## YOUR TASK
Below are records that contain pictures; transcribe the text exactly and omit the pictures.

Stored records:
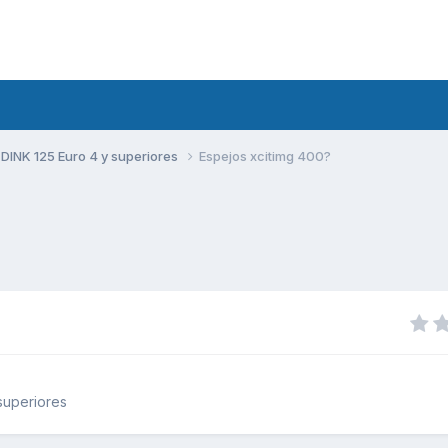
DINK 125 Euro 4 y superiores
Espejos xcitimg 400?
superiores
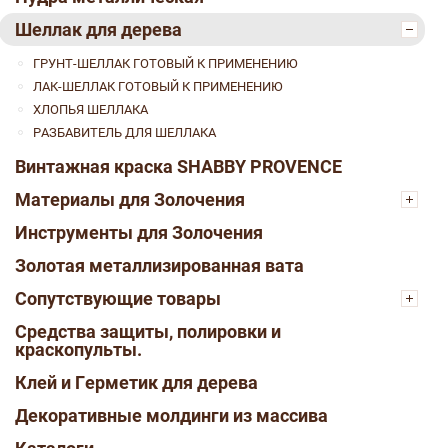
Шеллак для дерева
ГРУНТ-ШЕЛЛАК ГОТОВЫЙ К ПРИМЕНЕНИЮ
ЛАК-ШЕЛЛАК ГОТОВЫЙ К ПРИМЕНЕНИЮ
ХЛОПЬЯ ШЕЛЛАКА
РАЗБАВИТЕЛЬ ДЛЯ ШЕЛЛАКА
Винтажная краска SHABBY PROVENCE
Материалы для Золочения
Инструменты для Золочения
Золотая металлизированная вата
Сопутствующие товары
Средства защиты, полировки и
краскопульты.
Клей и Герметик для дерева
Декоративные молдинги из массива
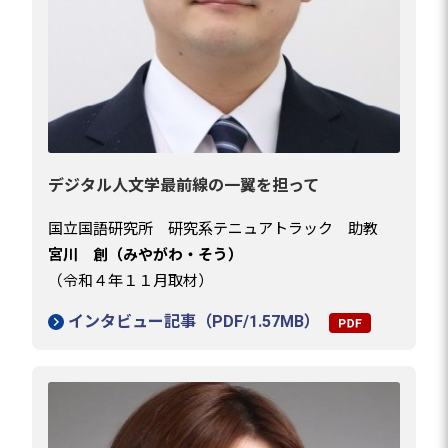
デジタル人文学最前線の一翼を担って
国立国語研究所 研究系テニュアトラック 助教
宮川 創（みやがわ・そう）
（令和４年１１月取材）
インタビュー記事（PDF/1.57MB）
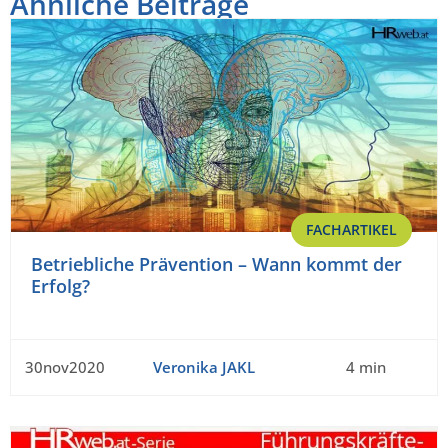
Ähnliche Beiträge
FACHARTIKEL
Betriebliche Prävention – Wann kommt der
Erfolg?
30nov2020
Veronika JAKL
4 min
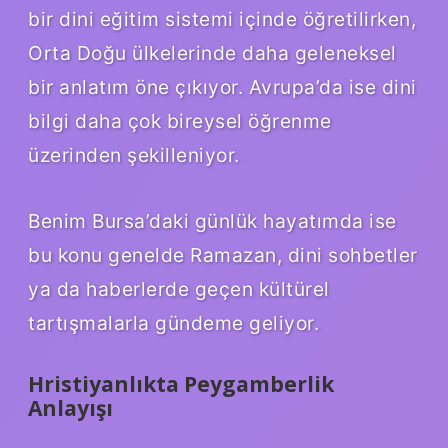
bir dini eğitim sistemi içinde öğretilirken,
Orta Doğu ülkelerinde daha geleneksel
bir anlatım öne çıkıyor. Avrupa’da ise dini
bilgi daha çok bireysel öğrenme
üzerinden şekilleniyor.
Benim Bursa’daki günlük hayatımda ise
bu konu genelde Ramazan, dini sohbetler
ya da haberlerde geçen kültürel
tartışmalarla gündeme geliyor.
Hristiyanlıkta Peygamberlik
Anlayışı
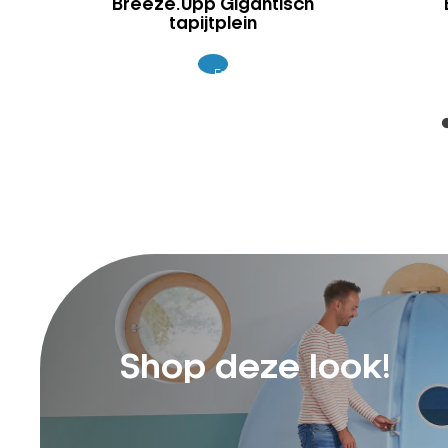
Breeze.Upp Gigantisch
tapijtplein
Excl.
689
BTW
Shop deze look!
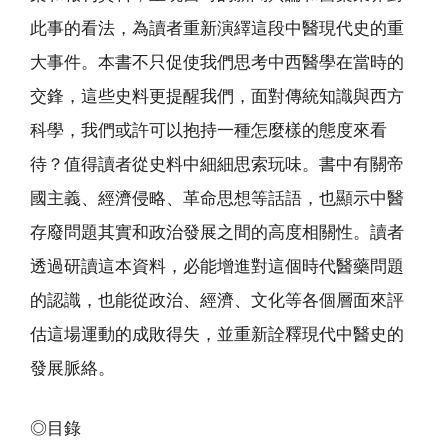
此事的看法，為讀者重新演繹這段中醫現代史的重
大事件。本書不只促使我們思考中西醫學在當時的
交鋒，這些史料更提醒我們，面對傳統知識與西方
科學，我們或許可以抱持一種怎麼樣的態度來看
待？值得讀者從史料中細細思索玩味。書中有關帝
國主義、經濟侵略、革命思想等話語，也顯示中醫
存廢問題其實和政治發展之間的高度相關性。讀者
透過研讀這本資料，必能增進對這個時代醫藥問題
的認識，也能從政治、經濟、文化等各個層面來評
估這場運動的成敗得失，並重新詮釋現代中醫史的
發展脈絡。
◎目錄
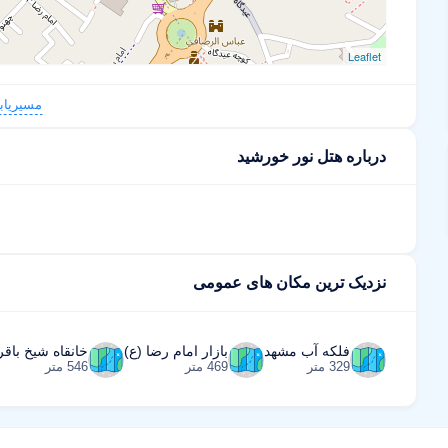
Leaflet
مسیریاب
درباره هتل نور خورشید
نزدیک ترین مکان های عمومی
فلکه آب مشهد
بازار امام رضا (ع)
خانقاه شیخ باقر
329 متر
469 متر
546 متر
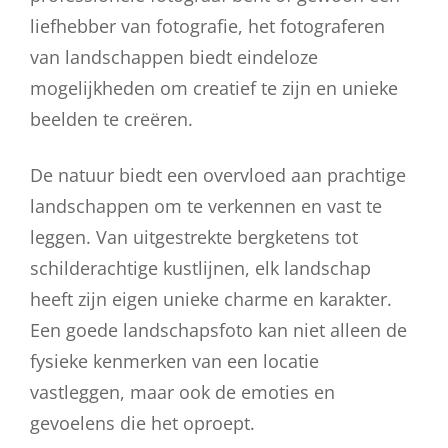
liefhebber van fotografie, het fotograferen
van landschappen biedt eindeloze
mogelijkheden om creatief te zijn en unieke
beelden te creëren.
De natuur biedt een overvloed aan prachtige
landschappen om te verkennen en vast te
leggen. Van uitgestrekte bergketens tot
schilderachtige kustlijnen, elk landschap
heeft zijn eigen unieke charme en karakter.
Een goede landschapsfoto kan niet alleen de
fysieke kenmerken van een locatie
vastleggen, maar ook de emoties en
gevoelens die het oproept.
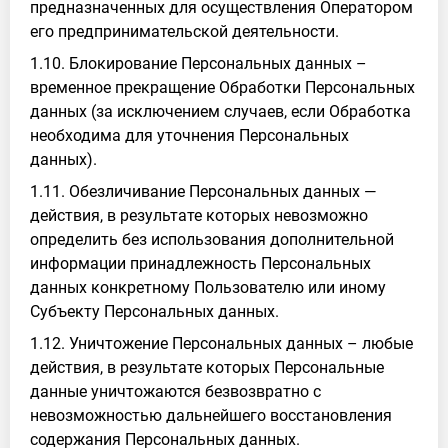
предназначенных для осуществления Оператором
его предпринимательской деятельности.
1.10. Блокирование Персональных данных –
временное прекращение Обработки Персональных
данных (за исключением случаев, если Обработка
необходима для уточнения Персональных
данных).
1.11. Обезличивание Персональных данных —
действия, в результате которых невозможно
определить без использования дополнительной
информации принадлежность Персональных
данных конкретному Пользователю или иному
Субъекту Персональных данных.
1.12. Уничтожение Персональных данных – любые
действия, в результате которых Персональные
данные уничтожаются безвозвратно с
невозможностью дальнейшего восстановления
содержания Персональных данных.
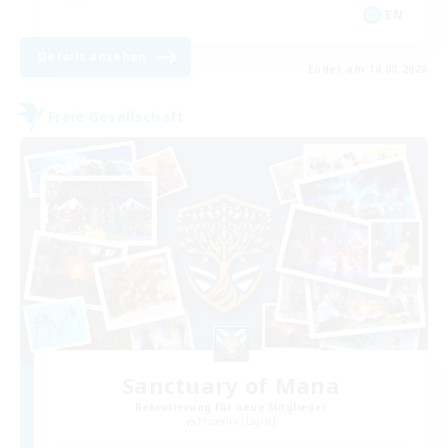
EN
Details ansehen
Endet am 14.08.2026
Freie Gesellschaft
Sanctuary of Mana
Rekrutierung für neue Mitglieder
Phoenix [Light]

## THE ANSWER
DINK 125 Euro 4 y superiores
Espejos xcitimg 400?
superiores
Шеллак для дерева
ГРУНТ-ШЕЛЛАК ГОТОВЫЙ К ПРИМЕНЕНИЮ
ЛАК-ШЕЛЛАК ГОТОВЫЙ К ПРИМЕНЕНИЮ
ХЛОПЬЯ ШЕЛЛАКА
РАЗБАВИТЕЛЬ ДЛЯ ШЕЛЛАКА
Винтажная краска SHABBY PROVENCE
Материалы для Золочения
Инструменты для Золочения
Золотая металлизированная вата
Сопутствующие товары
Средства защиты, полировки и
краскопульты.
Клей и Герметик для дерева
Декоративные молдинги из массива
デジタル人文学最前線の一翼を担って
国立国語研究所 研究系テニュアトラック 助教
宮川 創（みやがわ・そう）
（令和４年１１月取材）
インタビュー記事（PDF/1.57MB）
Ähnliche Beiträge
FACHARTIKEL
Betriebliche Prävention – Wann kommt der
Erfolg?
30nov2020
Veronika JAKL
4 min
bir dini eğitim sistemi içinde öğretilirken,
Orta Doğu ülkelerinde daha geleneksel
bir anlatım öne çıkıyor. Avrupa’da ise dini
bilgi daha çok bireysel öğrenme
üzerinden şekilleniyor.
Benim Bursa’daki günlük hayatımda ise
bu konu genelde Ramazan, dini sohbetler
ya da haberlerde geçen kültürel
tartışmalarla gündeme geliyor.
Hristiyanlıkta Peygamberlik
Anlayışı
Breeze.Upp Gigantisch
tapijtplein
Excl.
689
BTW
Shop deze look!
此事的看法，為讀者重新演繹這段中醫現代史的重
大事件。本書不只促使我們思考中西醫學在當時的
交鋒，這些史料更提醒我們，面對傳統知識與西方
科學，我們或許可以抱持一種怎麼樣的態度來看
待？值得讀者從史料中細細思索玩味。書中有關帝
國主義、經濟侵略、革命思想等話語，也顯示中醫
存廢問題其實和政治發展之間的高度相關性。讀者
透過研讀這本資料，必能增進對這個時代醫藥問題
的認識，也能從政治、經濟、文化等各個層面來評
估這場運動的成敗得失，並重新詮釋現代中醫史的
發展脈絡。
◎目錄
Leaflet
مسیریاب
درباره هتل نور خورشید
نزدیک ترین مکان های عمومی
فلکه آب مشهد
بازار امام رضا (ع)
خانقاه شیخ باقر
329 متر
469 متر
546 متر
liefhebber van fotografie, het fotograferen
van landschappen biedt eindeloze
mogelijkheden om creatief te zijn en unieke
beelden te creëren.
De natuur biedt een overvloed aan prachtige
landschappen om te verkennen en vast te
leggen. Van uitgestrekte bergketens tot
schilderachtige kustlijnen, elk landschap
heeft zijn eigen unieke charme en karakter.
Een goede landschapsfoto kan niet alleen de
fysieke kenmerken van een locatie
vastleggen, maar ook de emoties en
gevoelens die het oproept.
предназначенных для осуществления Оператором
его предпринимательской деятельности.
1.10. Блокирование Персональных данных –
временное прекращение Обработки Персональных
данных (за исключением случаев, если Обработка
необходима для уточнения Персональных
данных).
1.11. Обезличивание Персональных данных —
действия, в результате которых невозможно
определить без использования дополнительной
информации принадлежность Персональных
данных конкретному Пользователю или иному
Субъекту Персональных данных.
1.12. Уничтожение Персональных данных – любые
действия, в результате которых Персональные
данные уничтожаются безвозвратно с
невозможностью дальнейшего восстановления
содержания Персональных данных.
EN
Details ansehen
Endet am 14.08.2026
Freie Gesellschaft
Sanctuary of Mana
Rekrutierung für neue Mitglieder
Phoenix [Light]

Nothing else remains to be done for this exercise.